Wir wissen heut‘ von Dichtern,
die dereinst hier gelebt.
Ich würd‘ gern einen fragen,
ob Zweifel er gehegt.

War ’s so, wie heut‘, dass Gestriges
alsbald wurd‘ abgetan.
Leichte Feder, die einst berührt,
ward federschwer vor Gram.

Der Poet kann wohl zur Lebezeit
Bewegtes nur erahnen
und hoffen, wenn die Feder fällt,
die Welt kennt seinen Namen.

© copyright all lyrics wolfgang weiland

Willkommen (02)

Das kleine Leben

Hatte geträumt, ein Leben zöge vorbei. Ein pralles, volles, ganzes Leben. Kein Halbes. So ein Leben kann ja nicht vorbeiziehen, wenn ihm eine Hälfte fehlt. Er rief nach ihm, es möge doch anhalten, und ob es sich vorstellen könnte, Seines zu sein. Es hielt kurz inne, überlegte, und kam zu dem Schluss, dass es eigentlich Jedermanns Leben war.
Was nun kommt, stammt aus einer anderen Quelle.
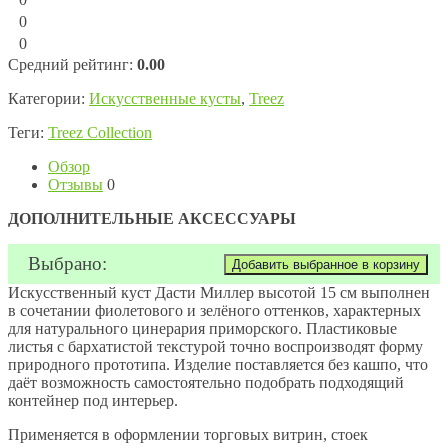
0
0
Средний рейтинг:
0.00
Категории:
Искусственные кусты
,
Treez
Теги:
Treez Collection
Обзор
Отзывы
0
ДОПОЛНИТЕЛЬНЫЕ АКСЕССУАРЫ
Выбрано:
Искусственный куст Дасти Миллер высотой 15 см выполнен
в сочетании фиолетового и зелёного оттенков, характерных
для натурального цинерария приморского. Пластиковые
листья с бархатистой текстурой точно воспроизводят форму
природного прототипа. Изделие поставляется без кашпо, что
даёт возможность самостоятельно подобрать подходящий
контейнер под интерьер.
Применяется в оформлении торговых витрин, стоек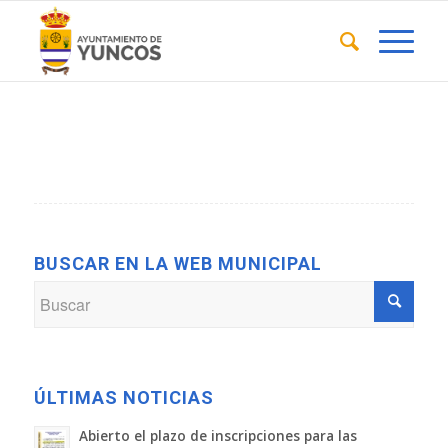
BUSCAR EN LA WEB MUNICIPAL
ÚLTIMAS NOTICIAS
Abierto el plazo de inscripciones para las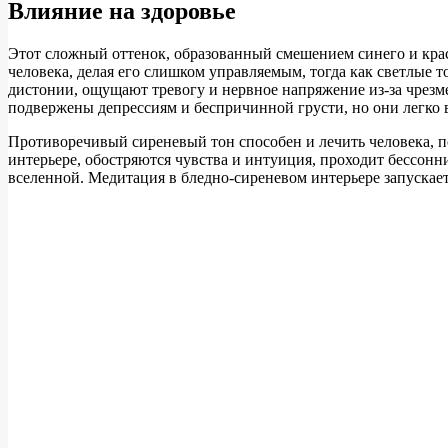
Влияние на здоровье
Этот сложный оттенок, образованный смешением синего и красн
человека, делая его слишком управляемым, тогда как светлые 
дистонии, ощущают тревогу и нервное напряжение из-за чрез
подвержены депрессиям и беспричинной грусти, но они легко в
Противоречивый сиреневый тон способен и лечить человека, по
интерьере, обостряются чувства и интуиция, проходит бессон
вселенной. Медитация в бледно-сиреневом интерьере запускае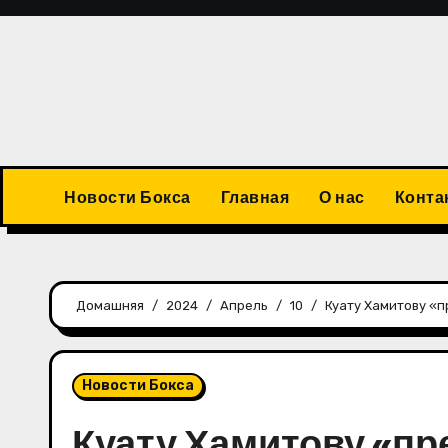
Перейти
к
содержимому
Новости Бокса
Главная
О нас
Конта
Домашняя
2024
Апрель
10
Куату Хамитову «
Новости Бокса
Куату Хамитову «пр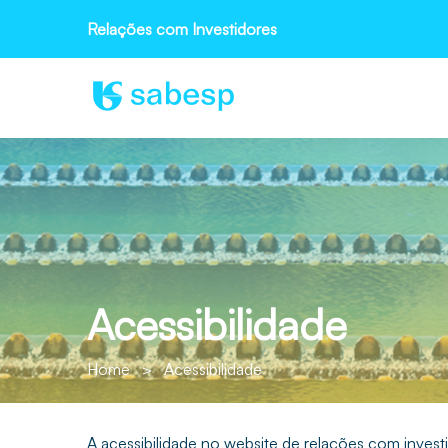
Relações com Investidores
Acessibilidade
Home
>
Acessibilidade
A acessibilidade no website de relações com inves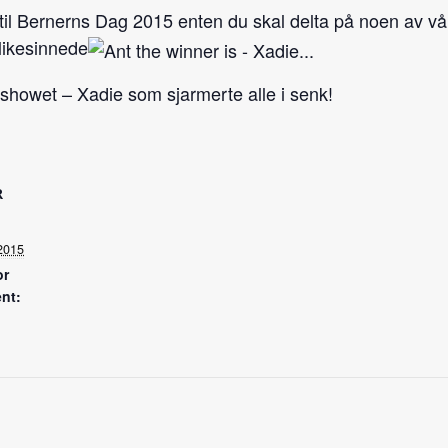
til Bernerns Dag 2015 enten du skal delta på noen av våre 
ikesinnede
hshowet – Xadie som sjarmerte alle i senk!
R
2015
or
nt: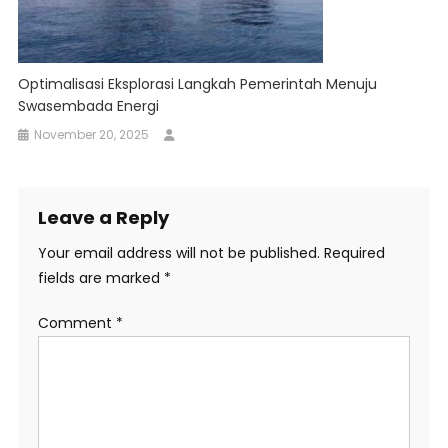
Optimalisasi Eksplorasi Langkah Pemerintah Menuju
Swasembada Energi
November 20, 2025
Leave a Reply
Your email address will not be published.
Required
fields are marked
*
Comment
*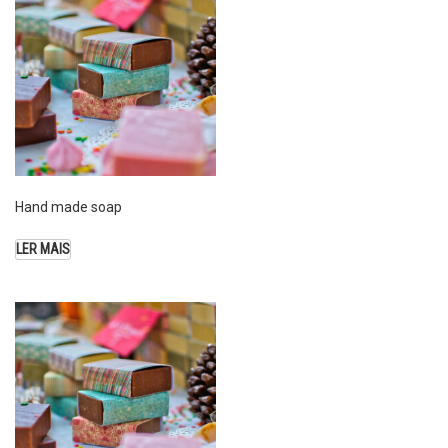
Hand made soap
LER MAIS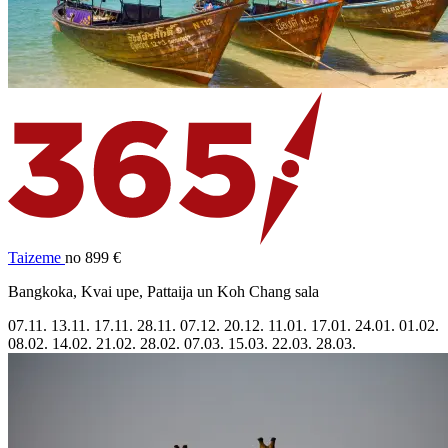
Taizeme
no 899 €
Bangkoka, Kvai upe, Pattaija un Koh Chang sala
07.11.
13.11.
17.11.
28.11.
07.12.
20.12.
11.01.
17.01.
24.01.
01.02.
08.02.
14.02.
21.02.
28.02.
07.03.
15.03.
22.03.
28.03.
So ein Leben ist doch, wenn es neu ist, eine zarte Hülle ohne Inhalt. Vergleichbar einer Papiertüte, die erst durch das hineingeben frischen Backwerks zu einer Brötchentüte wird und man darauf zu achten hat, nicht mehr als die für Sie erträgliche Menge einzubringen. Ja, es gibt kleine und große Leben. Ein kleines Leben, dass mit wenigen Geschehnissen nur zur Hälfte gefüllt ist, kann sich bei manch weiterer, schönen Begebenheit für eine kurze Zeit verschließen, um die Wärme erst in sich zu spüren und sie dann, langsam, nach Außen weitergeben zu können. Ein großes Leben dagegen neigt dazu, so viel an Ereignissen und Eindrücken aufzunehmen, dass es übervoll wird und nicht in der Lage ist, für sich Wärme zu empfinden, geschweige denn, Sie weitergeben zu können. Ja, ich denke, ich könnte ein kleines Leben für Dich sein. Noch während er den Worten des Lebens lauschte, war ihm klar geworden, dass er ein eben-solches wollte. Eines, dass Wärme weitergeben könnte. Mit beiden Händen nahm er es behutsam auf und mit in den Tag.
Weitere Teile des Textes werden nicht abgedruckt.